Below an effective population size of 100 (inbreeding rate of 0.50% per generation) the rate of loss of genetic diversity in a breed/population increases dramatically (Food & Agriculture Organisation of the United Nations, “Monitoring animal genetic resources and criteria for prioritization of breeds”, 1992). An effective population size of below 50 (inbreeding rate of 1.0% per generation) indicates the future of the breed many be considered to be at risk (Food & Agriculture Organisation of the United Nations, “Breeding strategies for sustainable management of animal genetic resources”, 2010).
Where the rate of inbreeding is negative (implying increasing genetic diversity in the breed),effective population size is denoted ‘n/a’.
Estimated effective population size = 97.7
NB - this estimate is made using the rate of inbreeding over the whole period 1980-2014
Table 2: a breakdown of census statistics, sire and dam usage and indicators of the rate of loss of genetic diversity over 5 year periods (1980-4, 1985-9, 1990-4, 1995-9, 2000-4, 2005-9, 2010-14). Rate of inbreeding and estimated effective population size for each 5-year block can be
compared with the trend in observed inbreeding in Figure 2.
Table 2: by 5-year blocks, the mean number of registrations; for sires the total number used, maximum, mean, median, mode, standard deviation and skewness (indicative of the size of the ‘tail’ on the distribution) of number of progeny per sire; for dams the total number used, maximum, mean, median, mode, standard deviation and skewness of number of progeny per dam; rate of inbreeding per generation (as a decimal, multiply by 100 to obtain as a percentage); mean generation interval; and estimated effective population size.
years | 1980-1984 | 1985-1989 | 1990-1994 | 1995-1999 | 2000-2004 | 2005-2009 | 2010-2014 |
mean #registrations | 3878 | 6645.4 | 5882.4 | 8881.4 | 10936 | 11434 | 6412.4 |
Total #sires Max #progeny Mean #progeny Median #progeny Mode #progeny SD #progeny Skew #progeny | 2175 264 8.9085 4 1 18.244 6.755 | 3984 362 8.3396 4 2 16.135 8.8088 | 2951 238 9.9665 6 5 15.195 6.4092 | 3637 330 12.209 7 6 20.402 6.6906 | 4203 545 13.01 7 6 22.166 8.5941 | 4371 451 13.079 7 6 23.844 8.3024 | 2517 504 12.732 6 6 28.289 8.6592 |
Total #dams Max #progeny Mean #progeny Median #progeny Mode #progeny SD #progeny Skew #progeny | 4510 35 4.2962 3 1 3.3747 1.9797 | 7425 27 4.4749 4 3 3.2516 1.8405 | 4741 36 6.2035 5 5 4.4117 1.9372 | 6295 44 7.0542 6 5 4.9343 1.8274 | 7495 54 7.2957 6 6 5.0254 1.8501 | 7803 50 7.3267 6 5 5.2133 1.9948 | 4657 39 6.8815 6 5 4.8885 1.6709 |
Rate of inbreeding Generation interval Effective pop size | 0.016291 3.1446 30.692 | 0.006316 3.1284 79.163 | 0.009828 3.53 50.878 | 0.002389 3.4139 209.31 | 0.000744 3.4061 672.3 | 0.000473 3.2335 1057.1 | 0.015633 3.2589 31.985 |
Figure 3: a histogram (‘tally’ distribution) of number of progeny per sire and dam over each of the seven 5-year blocks above.

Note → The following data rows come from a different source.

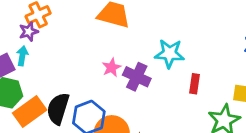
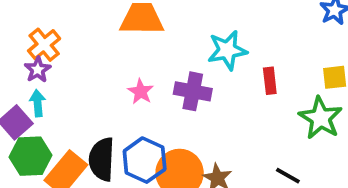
pink star: (112, 67) -> (141, 92), moved

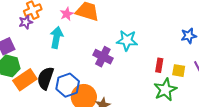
red rectangle: (270, 81) -> (159, 65), moved
pink star: (141, 92) -> (67, 14), moved
cyan arrow: (38, 103) -> (56, 38), moved, size x1.5

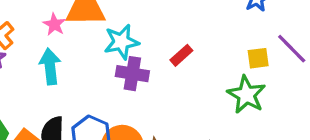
cyan star: (127, 40) -> (121, 42), moved
red rectangle: (159, 65) -> (181, 55), moved, turned 56

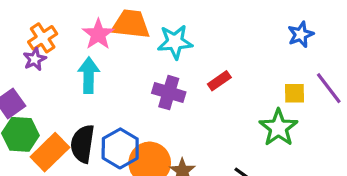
pink star: (54, 24) -> (98, 34), size x1.4
cyan star: (121, 42) -> (175, 42), moved

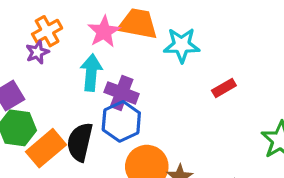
purple cross: (169, 93) -> (122, 93), moved
blue hexagon: (120, 148) -> (121, 121), moved

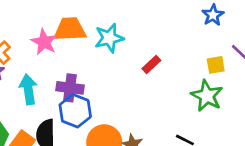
cyan arrow: (91, 73) -> (28, 89), moved

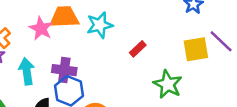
yellow square: (216, 65) -> (196, 49), size x1.5
green star: (207, 96) -> (168, 84), moved

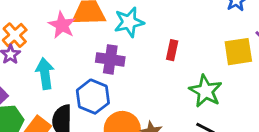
red rectangle: (138, 49) -> (172, 50), turned -35
purple cross: (64, 70) -> (110, 59), moved

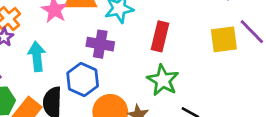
red rectangle: (172, 50) -> (160, 36), size x1.5
green star: (206, 91) -> (163, 80), moved

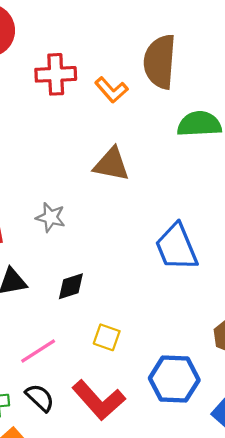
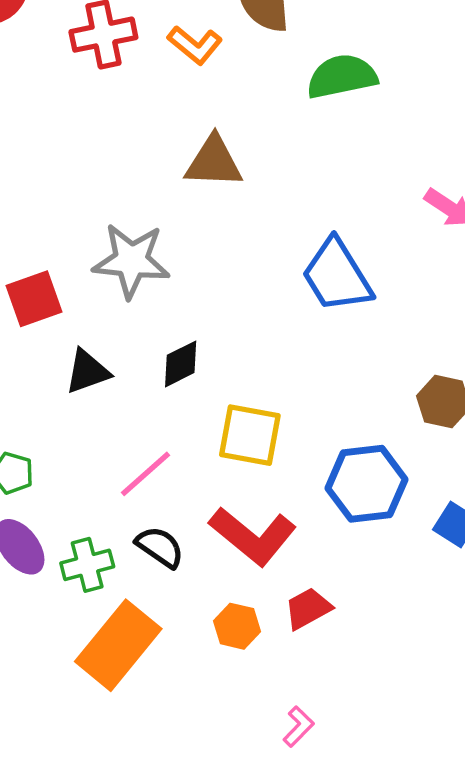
gray star: (51, 217) -> (131, 261), size x1.6
yellow square: (107, 337) -> (250, 435), size x1.5

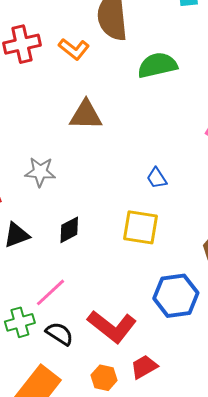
gray star: (131, 261) -> (40, 172), size x0.7
blue trapezoid: (337, 276) -> (157, 178), size x0.5
yellow square: (250, 435) -> (140, 227), moved
green cross: (87, 565) -> (20, 322), moved

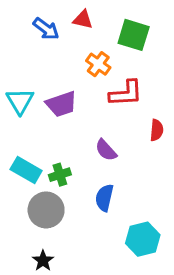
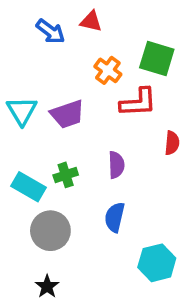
green square: (134, 35) -> (157, 58), moved
purple semicircle: (106, 150) -> (116, 165), turned -140
green cross: (60, 175) -> (66, 175), moved

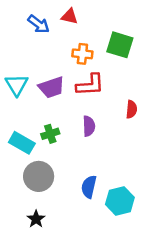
orange cross: (108, 70) -> (82, 54), turned -30
red L-shape: (138, 102) -> (90, 85), moved
blue semicircle: (115, 217) -> (89, 187), moved

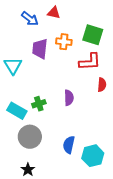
red L-shape: (90, 85) -> (90, 62), moved
purple trapezoid: (51, 87) -> (40, 49), moved, turned 115

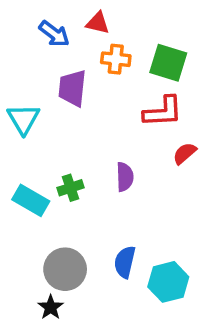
orange cross: (64, 42) -> (116, 59), moved
red semicircle: (102, 85) -> (185, 153), turned -136
gray circle: (30, 137) -> (65, 269), moved

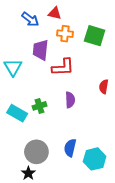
red L-shape: (163, 112) -> (63, 67), moved
red semicircle: (185, 153) -> (104, 87), turned -40

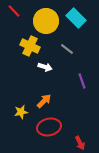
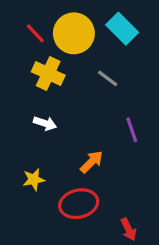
red line: (14, 11) -> (35, 33), moved
white arrow: (45, 67) -> (45, 123), moved
orange arrow: (44, 101) -> (92, 162), moved

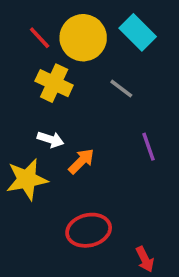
orange arrow: (92, 162) -> (81, 161), moved
yellow star: (34, 180) -> (27, 179), moved, size x1.6

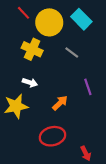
red line: (40, 38) -> (23, 13), moved
orange arrow: (81, 161) -> (60, 103), moved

A longer ‘tail’ on the distribution of progeny per sire is indicative of
‘popular sires’ (few sires with a very large number of offspring, known to be a major contributor to a high rate of inbreeding).
Figure 3: Distribution of progeny per sire (blue) and per dam (red) over 5-year blocks (1980-4 top,
2010-14 bottom). Vertical axis is a logarithmic scale.
Comments
The rate of inbreeding in this breed has remained relatively steady over the whole period. However, this appears to be close to the level thought to be sustainable.
It appears that the extensive use of popular dogs as sires has increased (the ‘tail’ of the blue distribution increasing in figure 3).
It should be noted that, while animals imported from overseas may appear completely unrelated, this is not always the case. Often the pedigree available to the Kennel Club is limited in the number of generations, hampering the ability to detect true, albeit distant, relationships.